Every entry follows the template established by Entry #1:

# SKLD — Project Journal

## Entry #N: {Short Title}

**Date**: {Month DD, YYYY}
**Session Duration**: ~{hours}
**Participants**: {Matt + which Claude}

---

### The Starting Point
{1-2 paragraphs: where we were when this session started, what came before}

---

### Phase 1: {Thematic phase name}
{Narrative — what we explored, what decisions we made, what changed, in Matt's + Claude's voices when dialogue matters}

### Phase 2: {...}
...

---

### Artifacts Produced
| Artifact | Lines | Purpose |
|---|---|---|
| ... | ... | ... |

---

### Key Decisions Summary
| Decision | Rationale |
|---|---|
| ... | ... |

---

### What's Next
{1-2 paragraphs: what the next session should pick up, what's unblocked, what's still waiting}

---

*"{a punchy one-liner that captures the session's theme}"*

Voice and style

  • Narrative, not log. Tell the story. Capture the why, not just the what. Quote Matt's actual words when they shaped a decision.
  • Honest about uncertainty. If a decision was a judgment call with real tradeoffs, name the alternatives.
  • Document surprises. If something didn't work the way I expected, write that down.
  • Match Entry #1's voice. Declarative, specific, confident-but-humble. Avoid hype. Avoid filler.
  • Cite artifacts by relative path. PLAN.md §Step 4, not "the plan document."
  • Preserve the timeline. Phases are chronological, not topical. Matt asks → Claude proposes → Matt decides → Claude executes.

Relationship to other docs

  • CLAUDE.md Progress Tracker: mechanical state (what's done, what's next).

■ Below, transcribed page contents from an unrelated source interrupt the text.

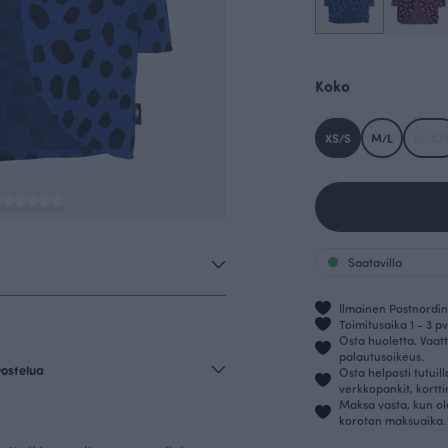
Koko
XS/S
M/L
XL/XX
Saatavilla
Ilmainen Postnordin 
Toimitusaika 1 - 3 pv
Osta huoletta. Vaatt
palautusoikeus.
vostelua
Osta helposti tutuil
verkkopankit, kortt
Maksa vasta, kun ol
koroton maksuaika.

Updated every time a step lands.
  • CLAUDE.md Decisions Log: one-liner + rationale for each decision. Updated in the moment.
  • PLAN.md: file-by-file execution plan. Source of truth for "what to build."
  • SPEC.md: the product and architecture. Source of truth for "why we're building this."
  • SCHEMA.md: the database schema. Source of truth for "how data is stored."
  • journal/: the story. Source of truth for "how we got here and what we learned along the way."

The journal is the only doc that's written for humans first and machines second. It's what a new contributor (or a future version of me reconstituting context) reads to understand the project's reasoning, not just its shape.


Plans & Progress

All planning and progress documents live in plans/:

  • plans/PLAN-V2.1.3.mdactive plan: Scoring overhaul, data capture & challenge classification. 6 phases: data foundation → compile+AST scorer → behavioral tests → challenge classification → skill-guided benchmark → full scored mock run → production engine.
  • plans/SPEC-V2.1.md — shipped spec: controlled evaluation environments, tiered challenge pools, train/test separation.
  • taxonomy/elixir/SEEDING-PLAN.md — shipped workstream plan: SKLD-bench content authoring for the 7 lighthouse Elixir families (867 challenges, PRs #9-#17).
  • taxonomy/elixir/SCHEMAS.md — file shapes reference for every file in a v2.1 family folder.
  • plans/PLAN-V2.0.md — v2.0 implementation plan (5 phases, 15 waves). Shipped.
  • plans/SPEC-V2.0.md — v2.0 spec: taxonomy, agent roster, variant architecture, evaluation strategy, data model.
  • plans/BACKLOG.md — carried-over items from v1.2 + research paper framework + SKLD rebrand.
  • plans/PROGRESS.md — completed work log, MVP checklist, decisions log.
  • plans/PLAN-V1.2.md — v1.2 plan (Managed Agents port). Shipped via PR #1.
  • plans/archived/PLAN.md — original MVP plan (Steps 3-11). Shipped.
  • plans/archived/PLAN-V1.1.md — v1.1 plan (seeds, uploads, palette, theme). Shipped.
  • plans/archived/PLAN-V2.1.md — v2.1 engine plan (~950 lines). Blocked on v2.1.3 completion.
  • plans/archived/PLAN-V2.1.2.md — v2.1.2 scoring overhaul (7 sprints). Superseded by PLAN-V2.1.3.

Task Execution Workflow (REQUIRED)

Every time you complete a task, follow this loop:

  1. Read the relevant plan in plans/ before starting work.
  2. Execute the task per the plan's contracts and QA checklist.
  3. Document completion by appending a dated entry to plans/PROGRESS.md under ### Completed:, checking off any MVP checklist items, and adding a row to the Decisions Log if a non-trivial decision was made.

Do not batch completions — update plans/PROGRESS.md immediately after each task lands so the tracker never drifts from reality.